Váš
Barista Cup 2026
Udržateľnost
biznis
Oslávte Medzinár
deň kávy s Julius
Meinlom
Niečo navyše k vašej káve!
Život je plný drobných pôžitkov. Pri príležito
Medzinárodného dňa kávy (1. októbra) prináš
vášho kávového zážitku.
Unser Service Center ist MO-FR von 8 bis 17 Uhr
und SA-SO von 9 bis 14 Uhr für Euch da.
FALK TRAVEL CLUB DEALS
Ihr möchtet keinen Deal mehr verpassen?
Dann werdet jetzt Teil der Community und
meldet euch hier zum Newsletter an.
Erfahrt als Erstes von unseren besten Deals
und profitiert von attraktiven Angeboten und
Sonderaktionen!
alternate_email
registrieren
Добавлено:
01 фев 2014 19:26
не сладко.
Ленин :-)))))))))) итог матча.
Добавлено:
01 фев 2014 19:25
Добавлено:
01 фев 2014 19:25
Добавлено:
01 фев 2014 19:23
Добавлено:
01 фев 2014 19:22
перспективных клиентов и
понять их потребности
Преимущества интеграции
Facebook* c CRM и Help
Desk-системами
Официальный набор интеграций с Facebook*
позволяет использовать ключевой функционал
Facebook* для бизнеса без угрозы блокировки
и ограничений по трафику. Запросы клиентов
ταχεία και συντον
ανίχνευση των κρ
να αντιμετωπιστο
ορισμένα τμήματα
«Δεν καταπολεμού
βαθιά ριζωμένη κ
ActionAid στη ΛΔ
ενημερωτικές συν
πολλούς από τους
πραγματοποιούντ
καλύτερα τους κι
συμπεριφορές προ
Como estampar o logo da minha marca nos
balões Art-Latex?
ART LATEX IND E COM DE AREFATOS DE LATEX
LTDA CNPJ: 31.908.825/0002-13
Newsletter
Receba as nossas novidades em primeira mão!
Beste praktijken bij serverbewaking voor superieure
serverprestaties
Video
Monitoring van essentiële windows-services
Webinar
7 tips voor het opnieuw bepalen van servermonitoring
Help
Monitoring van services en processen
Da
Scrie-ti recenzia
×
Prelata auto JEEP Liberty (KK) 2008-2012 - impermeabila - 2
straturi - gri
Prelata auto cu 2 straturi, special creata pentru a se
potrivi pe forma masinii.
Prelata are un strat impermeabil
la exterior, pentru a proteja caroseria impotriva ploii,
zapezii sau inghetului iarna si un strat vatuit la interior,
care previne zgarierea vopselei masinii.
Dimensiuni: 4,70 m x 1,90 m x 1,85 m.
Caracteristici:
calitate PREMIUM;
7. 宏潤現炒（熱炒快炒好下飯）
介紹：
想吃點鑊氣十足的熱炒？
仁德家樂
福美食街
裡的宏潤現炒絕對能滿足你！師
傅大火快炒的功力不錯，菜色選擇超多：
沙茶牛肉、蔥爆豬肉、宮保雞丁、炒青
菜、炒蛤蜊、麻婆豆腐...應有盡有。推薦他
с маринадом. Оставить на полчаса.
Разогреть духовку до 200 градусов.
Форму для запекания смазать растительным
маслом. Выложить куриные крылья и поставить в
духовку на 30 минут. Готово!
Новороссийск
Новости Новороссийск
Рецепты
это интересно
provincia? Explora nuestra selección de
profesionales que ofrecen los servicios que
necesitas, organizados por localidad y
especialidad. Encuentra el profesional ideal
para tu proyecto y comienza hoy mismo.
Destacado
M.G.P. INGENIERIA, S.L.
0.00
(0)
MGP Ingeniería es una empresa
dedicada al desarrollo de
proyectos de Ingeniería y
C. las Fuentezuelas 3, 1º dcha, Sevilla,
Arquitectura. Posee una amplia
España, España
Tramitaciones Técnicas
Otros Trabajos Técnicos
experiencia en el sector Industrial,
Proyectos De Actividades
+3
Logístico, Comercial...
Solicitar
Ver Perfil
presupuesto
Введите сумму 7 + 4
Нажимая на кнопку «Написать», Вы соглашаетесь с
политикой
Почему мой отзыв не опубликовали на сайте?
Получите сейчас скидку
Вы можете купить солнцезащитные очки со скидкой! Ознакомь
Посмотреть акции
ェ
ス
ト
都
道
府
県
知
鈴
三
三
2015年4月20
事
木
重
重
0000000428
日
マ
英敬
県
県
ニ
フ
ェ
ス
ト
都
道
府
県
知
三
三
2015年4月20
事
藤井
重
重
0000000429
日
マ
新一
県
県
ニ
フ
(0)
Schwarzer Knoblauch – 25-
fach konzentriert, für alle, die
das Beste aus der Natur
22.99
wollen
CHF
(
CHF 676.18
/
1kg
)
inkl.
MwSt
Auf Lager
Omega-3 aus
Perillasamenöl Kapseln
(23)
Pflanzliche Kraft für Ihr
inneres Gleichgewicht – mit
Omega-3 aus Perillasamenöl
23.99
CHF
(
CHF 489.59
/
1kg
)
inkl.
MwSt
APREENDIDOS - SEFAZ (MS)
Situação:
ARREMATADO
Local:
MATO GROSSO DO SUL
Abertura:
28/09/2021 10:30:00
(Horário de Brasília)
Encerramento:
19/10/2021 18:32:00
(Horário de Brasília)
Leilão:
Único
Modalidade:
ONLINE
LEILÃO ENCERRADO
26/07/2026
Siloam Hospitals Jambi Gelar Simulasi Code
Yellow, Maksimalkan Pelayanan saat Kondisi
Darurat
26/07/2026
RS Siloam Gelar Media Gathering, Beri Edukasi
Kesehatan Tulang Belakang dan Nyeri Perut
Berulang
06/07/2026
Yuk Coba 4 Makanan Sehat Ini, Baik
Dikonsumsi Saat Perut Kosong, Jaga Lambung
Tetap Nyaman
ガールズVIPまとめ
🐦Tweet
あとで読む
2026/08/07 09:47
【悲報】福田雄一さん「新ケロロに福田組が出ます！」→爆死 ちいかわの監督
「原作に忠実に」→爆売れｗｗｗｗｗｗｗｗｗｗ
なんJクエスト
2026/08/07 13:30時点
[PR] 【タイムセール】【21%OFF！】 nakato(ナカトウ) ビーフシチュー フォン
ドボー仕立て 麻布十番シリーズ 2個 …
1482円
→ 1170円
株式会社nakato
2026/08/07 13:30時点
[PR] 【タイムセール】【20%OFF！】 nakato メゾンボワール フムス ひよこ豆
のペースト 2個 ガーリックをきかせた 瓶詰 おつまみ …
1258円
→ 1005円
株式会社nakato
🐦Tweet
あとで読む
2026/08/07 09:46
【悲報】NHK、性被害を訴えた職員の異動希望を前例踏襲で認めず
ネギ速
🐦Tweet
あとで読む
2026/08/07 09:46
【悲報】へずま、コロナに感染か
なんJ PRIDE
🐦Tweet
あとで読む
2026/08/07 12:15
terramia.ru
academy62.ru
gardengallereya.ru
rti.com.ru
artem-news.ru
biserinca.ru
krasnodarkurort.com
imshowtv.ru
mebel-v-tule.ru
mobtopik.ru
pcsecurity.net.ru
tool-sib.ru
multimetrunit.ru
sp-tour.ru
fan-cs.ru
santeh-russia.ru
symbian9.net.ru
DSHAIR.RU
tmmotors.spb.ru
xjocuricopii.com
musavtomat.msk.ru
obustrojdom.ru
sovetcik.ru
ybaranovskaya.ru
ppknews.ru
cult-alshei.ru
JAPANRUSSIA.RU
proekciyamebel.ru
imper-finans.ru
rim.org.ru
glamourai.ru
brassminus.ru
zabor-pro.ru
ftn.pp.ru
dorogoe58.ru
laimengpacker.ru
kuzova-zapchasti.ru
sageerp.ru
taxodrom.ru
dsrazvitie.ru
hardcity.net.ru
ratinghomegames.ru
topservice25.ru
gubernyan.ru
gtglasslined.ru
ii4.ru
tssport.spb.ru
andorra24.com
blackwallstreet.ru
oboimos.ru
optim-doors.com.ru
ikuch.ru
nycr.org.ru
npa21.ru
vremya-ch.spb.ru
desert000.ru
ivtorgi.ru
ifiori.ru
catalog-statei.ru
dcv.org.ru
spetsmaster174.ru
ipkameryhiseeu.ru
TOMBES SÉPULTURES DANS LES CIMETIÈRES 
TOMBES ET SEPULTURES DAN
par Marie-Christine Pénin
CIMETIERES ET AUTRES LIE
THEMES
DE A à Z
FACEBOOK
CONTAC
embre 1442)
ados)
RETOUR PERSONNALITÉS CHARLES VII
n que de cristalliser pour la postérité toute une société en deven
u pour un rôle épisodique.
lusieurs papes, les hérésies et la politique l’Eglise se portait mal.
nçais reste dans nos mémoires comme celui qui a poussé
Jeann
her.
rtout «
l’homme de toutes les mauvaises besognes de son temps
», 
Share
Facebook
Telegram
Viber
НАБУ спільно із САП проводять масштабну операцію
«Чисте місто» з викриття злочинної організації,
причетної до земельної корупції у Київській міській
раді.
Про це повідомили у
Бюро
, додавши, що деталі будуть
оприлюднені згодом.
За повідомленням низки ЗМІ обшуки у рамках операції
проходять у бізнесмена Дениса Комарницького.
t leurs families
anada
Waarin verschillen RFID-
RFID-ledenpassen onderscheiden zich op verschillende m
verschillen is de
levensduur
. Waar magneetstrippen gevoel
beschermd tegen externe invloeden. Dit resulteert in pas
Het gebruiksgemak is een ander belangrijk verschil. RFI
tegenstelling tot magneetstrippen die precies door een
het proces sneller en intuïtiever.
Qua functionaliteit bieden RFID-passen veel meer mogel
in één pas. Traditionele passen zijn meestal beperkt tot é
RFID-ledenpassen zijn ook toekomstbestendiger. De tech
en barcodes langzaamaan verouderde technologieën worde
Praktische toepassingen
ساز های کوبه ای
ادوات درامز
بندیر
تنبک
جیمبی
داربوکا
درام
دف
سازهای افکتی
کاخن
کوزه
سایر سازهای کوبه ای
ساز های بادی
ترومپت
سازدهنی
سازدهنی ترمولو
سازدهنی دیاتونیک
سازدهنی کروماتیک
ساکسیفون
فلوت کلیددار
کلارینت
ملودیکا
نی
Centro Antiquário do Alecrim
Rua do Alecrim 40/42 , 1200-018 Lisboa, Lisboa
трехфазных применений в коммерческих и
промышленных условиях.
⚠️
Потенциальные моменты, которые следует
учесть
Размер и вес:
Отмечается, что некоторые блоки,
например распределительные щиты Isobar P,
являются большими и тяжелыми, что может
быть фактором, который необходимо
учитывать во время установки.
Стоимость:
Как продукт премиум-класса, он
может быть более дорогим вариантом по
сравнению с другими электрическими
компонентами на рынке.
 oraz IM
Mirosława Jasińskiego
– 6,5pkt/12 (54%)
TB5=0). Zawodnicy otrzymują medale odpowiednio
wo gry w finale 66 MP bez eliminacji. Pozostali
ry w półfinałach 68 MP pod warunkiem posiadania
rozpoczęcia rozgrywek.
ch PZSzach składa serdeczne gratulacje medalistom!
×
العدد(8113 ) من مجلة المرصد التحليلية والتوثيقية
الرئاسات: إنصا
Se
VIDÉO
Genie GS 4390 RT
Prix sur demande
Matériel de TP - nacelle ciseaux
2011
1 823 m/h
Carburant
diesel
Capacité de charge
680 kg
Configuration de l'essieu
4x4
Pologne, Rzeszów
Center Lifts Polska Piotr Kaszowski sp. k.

:::

*How to complete this task*. Every line above in which the word "Center" is present must be copied into the answer.

*Task result*.
Unser Service Center ist MO-FR von 8 bis 17 Uhr
Center Lifts Polska Piotr Kaszowski sp. k.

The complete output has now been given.